Costringere il signor Martin a ripiegarsi su se stesso con le mani contratte sullo stomaco e la bocca aperta per lo spasimo, come un pesce fuori d’acqua che lotta per respirare, non era stato difficile come prevedevo.
Lentamente, inflessibilmente, procedetti alla sua distruzione, costringendolo a rivolgere contro se stesso tutta l’energia innaturale del suo corpo squassato da un violento tremito. Sapevo di poter influire sulla sua mente per trasformarla in un’arma capace di distruggere quella vita, se essa l’avesse ordinato, e la forza mentale che impartì l’ordine non vacillò per un solo attimo. Sapevo dove si trovava il centro dei comandi ed ero sicuro che sarei riuscito a farli prevalere.
Ricordando quello che aveva fatto perché non era umano, non provai alcun senso di colpa.
Mi riuscì invece più difficile la distruzione della signora Martin. Mi aveva talmente affascinato che per un attimo intero, dopo che aveva cessato di muoversi, non riuscii a smettere di pensare come sarebbe stata bella se l’avessi incontrata in un bosco d’autunno, e lei mi avesse guardato col sole che le brillava nei capelli, senza avere paura di me, e senza che sospettassi che quella sua straordinaria bellezza era stata creata per nascondere un meccanismo inumano dotato di un cervello artificiale gelido e spietato.

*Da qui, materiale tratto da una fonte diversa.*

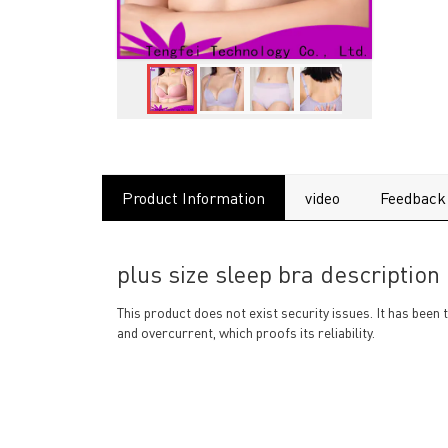
Product Information
video
Feedback
plus size sleep bra description
This product does not exist security issues. It has been 
and overcurrent, which proofs its reliability.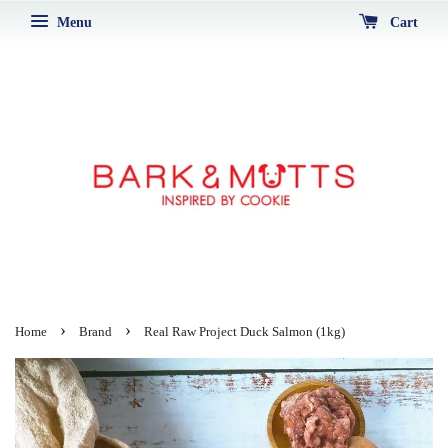
Menu
Cart
›
›
Home
Brand
Real Raw Project Duck Salmon (1kg)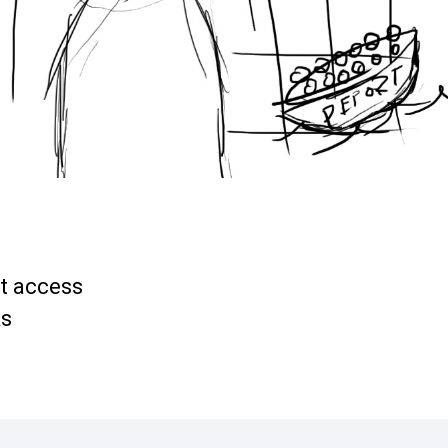
et access
ks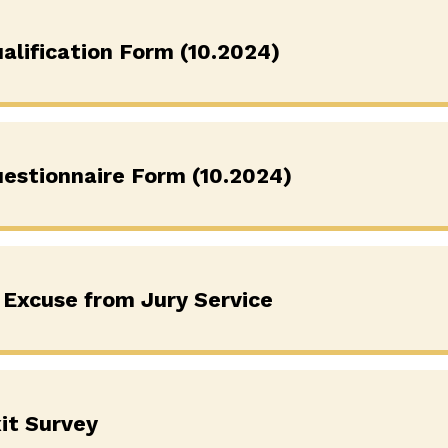
alification Form (10.2024)
uestionnaire Form (10.2024)
 Excuse from Jury Service
it Survey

Quello che ero stato costretto a fare avrebbe potuto essere più insopportabile se avessi avuto più tempo per soffermarmi sul suo aspetto attuale, su come giaceva davanti a me rattrappita, morta e stranamente rimpicciolita, fissandomi con gli occhi che non vedevano più. Ma mentre io stavo chinandomi per esaminare il tubo sfuggito dalle mani di Martin, altri quattro sbucarono oltre la svolta della caverna.

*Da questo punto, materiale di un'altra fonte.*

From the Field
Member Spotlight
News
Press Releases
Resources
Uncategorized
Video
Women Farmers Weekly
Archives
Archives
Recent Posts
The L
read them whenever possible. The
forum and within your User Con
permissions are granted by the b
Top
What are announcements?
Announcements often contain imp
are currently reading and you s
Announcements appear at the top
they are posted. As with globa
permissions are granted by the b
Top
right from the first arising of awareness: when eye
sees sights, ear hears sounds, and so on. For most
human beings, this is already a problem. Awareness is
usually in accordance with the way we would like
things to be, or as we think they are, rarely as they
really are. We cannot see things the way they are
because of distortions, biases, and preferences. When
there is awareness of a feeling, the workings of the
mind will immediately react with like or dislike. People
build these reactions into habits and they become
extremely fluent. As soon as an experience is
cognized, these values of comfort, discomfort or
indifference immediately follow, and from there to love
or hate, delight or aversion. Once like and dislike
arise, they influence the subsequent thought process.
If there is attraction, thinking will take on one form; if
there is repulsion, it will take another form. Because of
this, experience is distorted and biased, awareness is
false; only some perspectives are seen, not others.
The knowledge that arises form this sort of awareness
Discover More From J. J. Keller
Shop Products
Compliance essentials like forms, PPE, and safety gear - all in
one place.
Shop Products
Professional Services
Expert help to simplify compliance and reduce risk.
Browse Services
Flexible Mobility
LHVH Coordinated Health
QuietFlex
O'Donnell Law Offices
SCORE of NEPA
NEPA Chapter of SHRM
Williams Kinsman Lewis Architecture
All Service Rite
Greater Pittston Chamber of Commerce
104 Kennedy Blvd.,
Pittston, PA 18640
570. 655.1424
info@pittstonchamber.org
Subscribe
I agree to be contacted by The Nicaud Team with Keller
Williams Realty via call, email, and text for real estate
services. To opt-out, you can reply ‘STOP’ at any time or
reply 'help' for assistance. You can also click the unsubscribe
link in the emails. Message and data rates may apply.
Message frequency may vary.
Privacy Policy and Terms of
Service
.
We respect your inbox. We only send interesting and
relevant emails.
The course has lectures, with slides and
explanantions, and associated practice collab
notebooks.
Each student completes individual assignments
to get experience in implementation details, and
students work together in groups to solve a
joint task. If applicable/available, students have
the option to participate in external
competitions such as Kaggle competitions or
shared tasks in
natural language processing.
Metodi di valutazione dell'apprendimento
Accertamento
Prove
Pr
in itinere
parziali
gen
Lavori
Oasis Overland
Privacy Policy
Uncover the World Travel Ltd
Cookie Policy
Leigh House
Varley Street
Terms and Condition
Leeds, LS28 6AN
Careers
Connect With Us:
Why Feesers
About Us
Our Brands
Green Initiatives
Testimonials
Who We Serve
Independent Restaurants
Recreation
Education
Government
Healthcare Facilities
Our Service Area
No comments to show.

Vedendoli, il signor Dyson gridò e fece un balzo indietro, il che mi procurò quei pochi secondi che mi erano necessari per riprendermi dalla sorpresa che avevo provato riconoscendoli e per distruggere anche loro.
Fred Halstrom, il meccanico del garage, fu il primo ad arretrare verso la parete della caverna. Samuel Thompson, il professore di ginnastica, era un uomo dalla costituzione atletica, nel fiore degli anni, ma questo non gli impedì di morire con la stessa rapidità del signor Martin. Clifford Andrews non si era occupato che di libri per tutta la vita, e la posizione rattrappita che assunse immediatamente sembrava naturale, in lui. Ma non c’era niente di naturale nel modo con cui si mise a barcollare ruotando su se stesso, con le mani strette al petto finché cadde, scosso da un tremito convulso. Theodore Murch, l’uomo in grigio di Lakeview, ci mise due minuti a cadere, arretrando verso la parete della caverna come aveva fatto Fred Halstrom, finché non cadde di schianto in ginocchio.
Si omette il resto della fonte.